La grande réussite du spectacle tient à la capacité de faire coexister une sorte de didactisme et « un vrai conte moderne », selon les termes de Robin Renucci dans le programme. Manifestement le PDG, André Georges (Jean-Marie Winling), héritier d’une affaire familiale prospère, n’a pas anticipé, par l’entrée en bourse de sa PME, le risque de captation de son capital, confiant en un cercle d’actionnaires fidèles, pas plus que des spectateurs n’ont conscience de l’utilisation par les banques de leur argent.
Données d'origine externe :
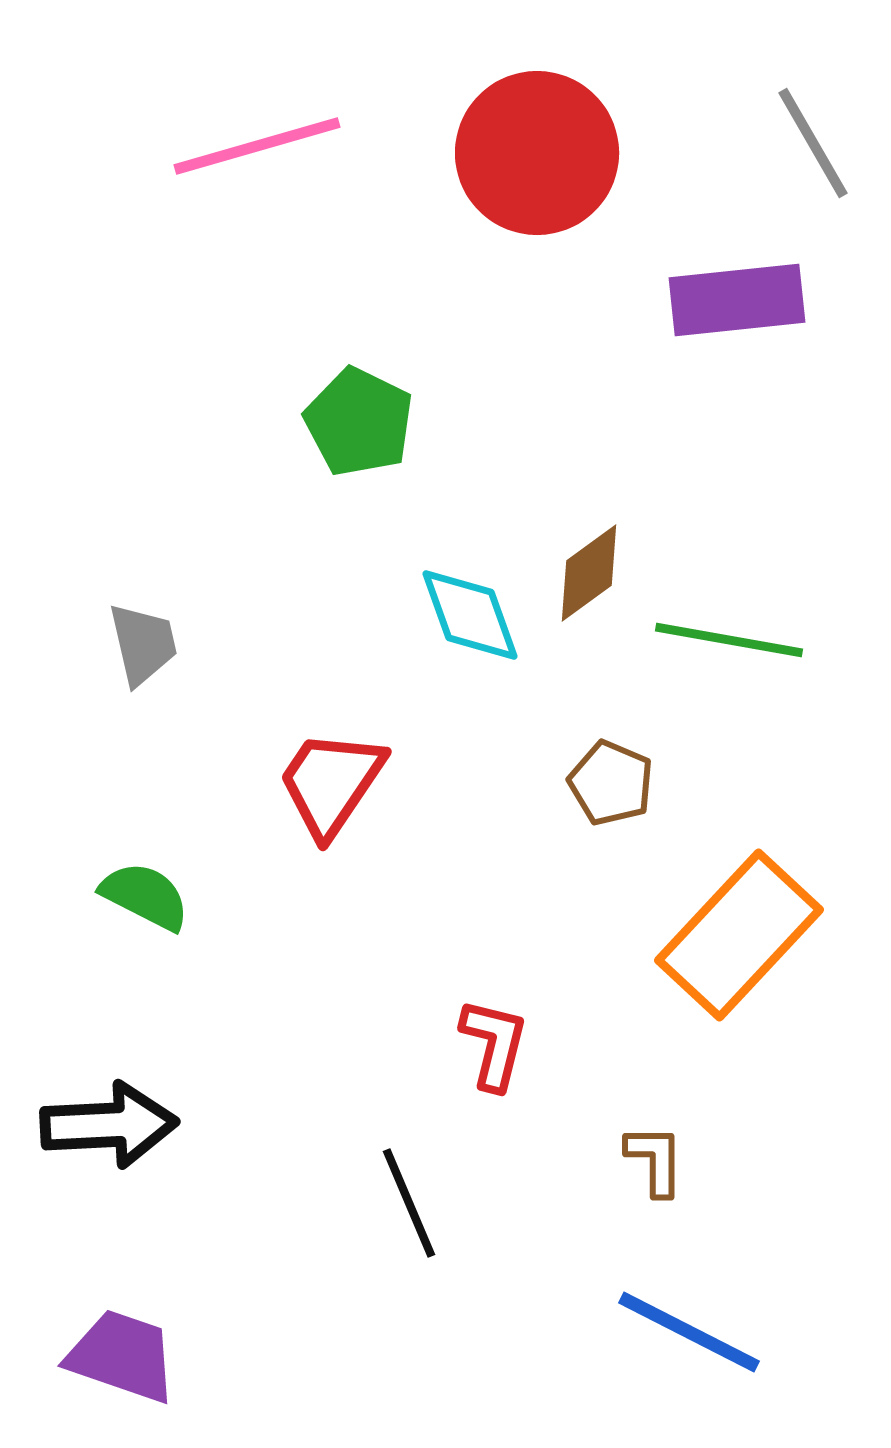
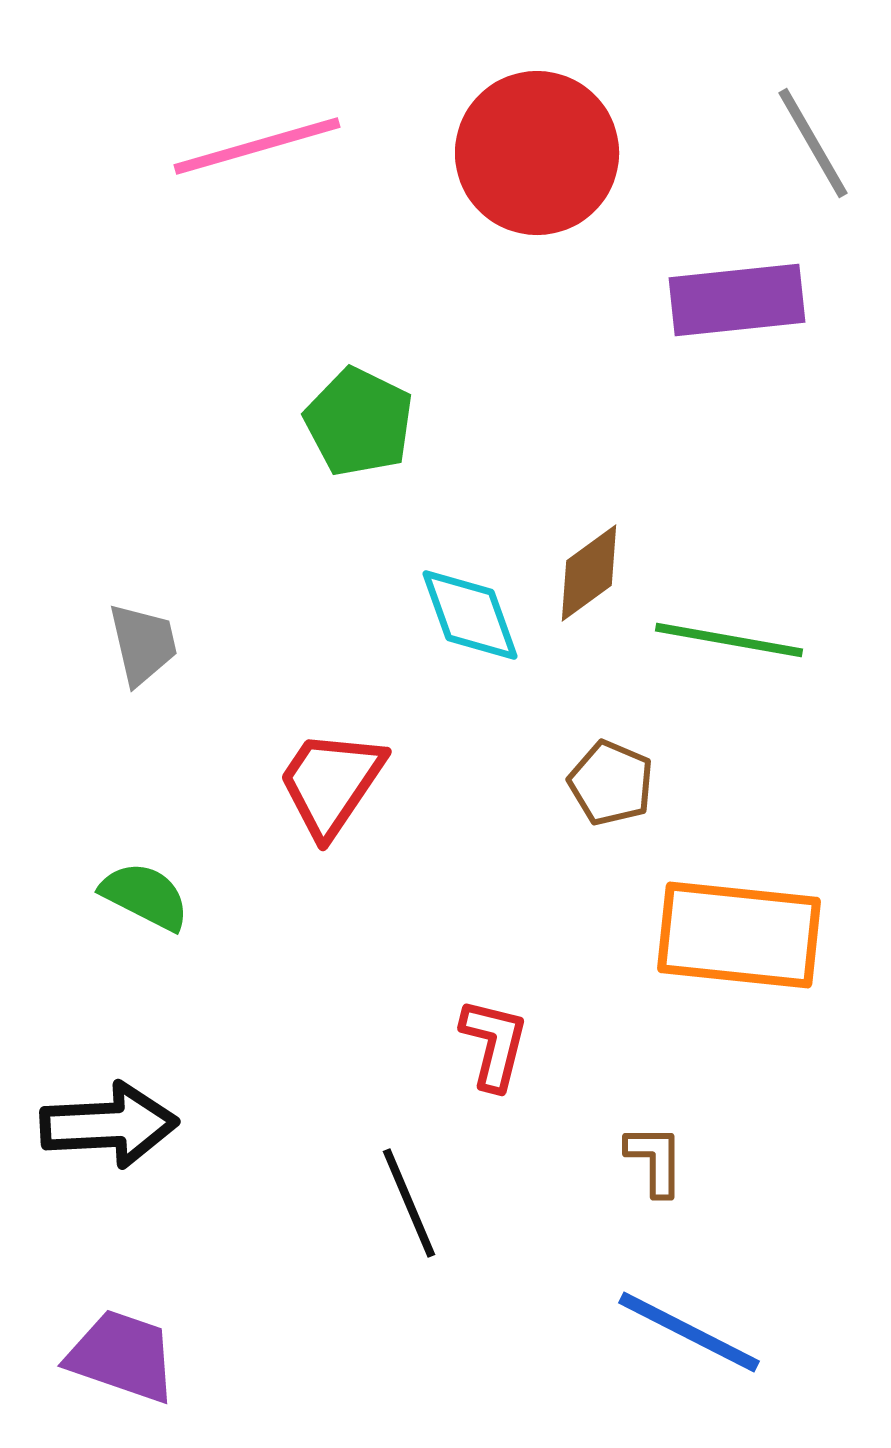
orange rectangle: rotated 53 degrees clockwise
Le directeur (Robin Renucci) a beau mettre en garde son patron, tout en se livrant à un double jeu, il ne peut que constater son aveuglement, qu’il explique et commente dans des séquences de narrateur, quasi brechtiennes, à l’avant-scène. Il est relayé, dans cette vaine tentative, par une jeune avocate d’affaires, Alex, (Marilyne Fontaine), fille de la très poche collaboratrice, Béatrice (Nadine Darmon).
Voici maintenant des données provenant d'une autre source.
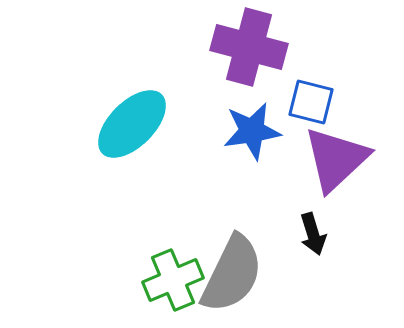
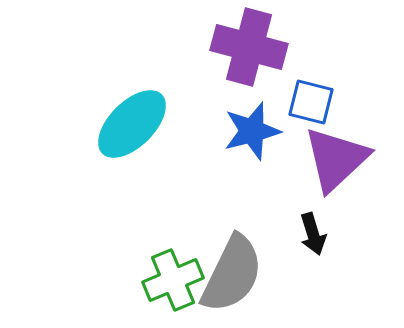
blue star: rotated 6 degrees counterclockwise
Le conte est centré sur un personnage d’« ogre attirant et effrayant à la fois » : Franck Kafaim, l’avaleur, qui doit beaucoup à la performance exceptionnelle de Xavier Gallais. Celui-ci garde toute l’aisance, la mobilité de son jeune corps sous l’apparence d’un obèse, affublé d’une tignasse et d’une mèche blondes aisément reconnaissables. Il semble dominé par ses appétits, d’éclairs au chocolat, de sexe face à Alex, d’argent dans sa dévoration financière. Mais il s’assume pleinement avec humour, jubilation, ostentation. Il met frénétiquement en mouvement sa masse énorme, au son de la musique de Gabriel Benlolo, jouée à l’arrière-plan, derrière un rideau à lamelles. Il ne cesse de faire pivoter son siège sur fond, côté jardin, d’une image projetée de la City, symétrique, côté cour, d’un panneau du Centre français du câble (scénographie de Samuel Poncet). Le spectacle évite le risque de manichéisme grâce au caractère fascinant de ce protagoniste, la tentation d’une opposition radicale entre ces deux mondes de part et d’autre du plateau.
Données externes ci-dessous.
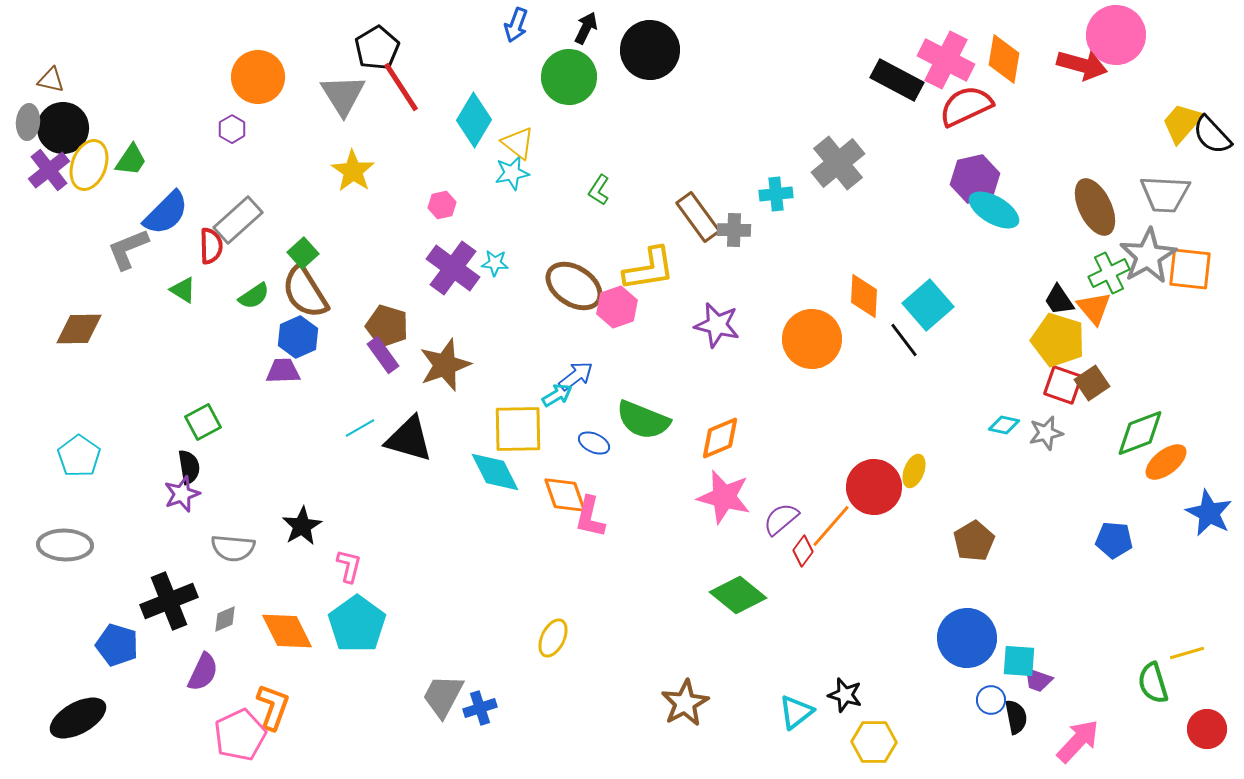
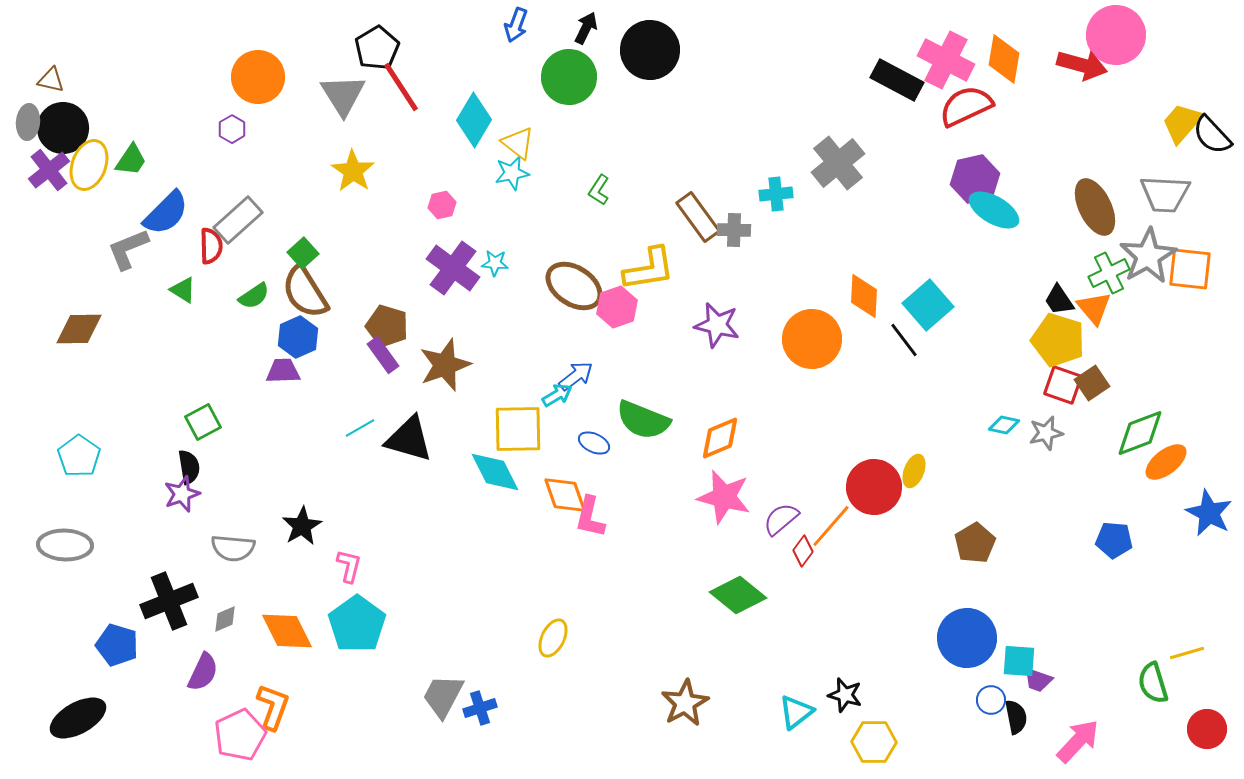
brown pentagon at (974, 541): moved 1 px right, 2 px down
Visuellement, tous les personnages semblent appartenir au même univers de bande dessinée, comme par un effet de contamination : ils portent des vêtements très colorés (costumes de Thierry Delettre), des perruques empruntées à des figurines de Playmobil (Jean-Bernard Scotto). Ils révèlent une complexité que cette apparence ne laisserait pas de prime abord supposer. Le directeur, homme de confiance, s’avère plus soucieux de ses intérêts que de ceux de l’entreprise. Le PDG, incarnation d’un patronat paternaliste, a su bien mettre à profit sa liaison avec sa collaboratrice, au détriment de la relation entre la mère et la fille. Quant à celle-ci, d’abord engagée dans une guerre des sexes avec l’avaleur, elle finit par succomber à ses avances grossières et à sa vitalité exubérante. Le conte se termine ainsi sur un « dénouement heureux », bien équivoque, à la génération d’Alex et de Franck, sur un retournement inattendu pour leurs enfants à l’avenir.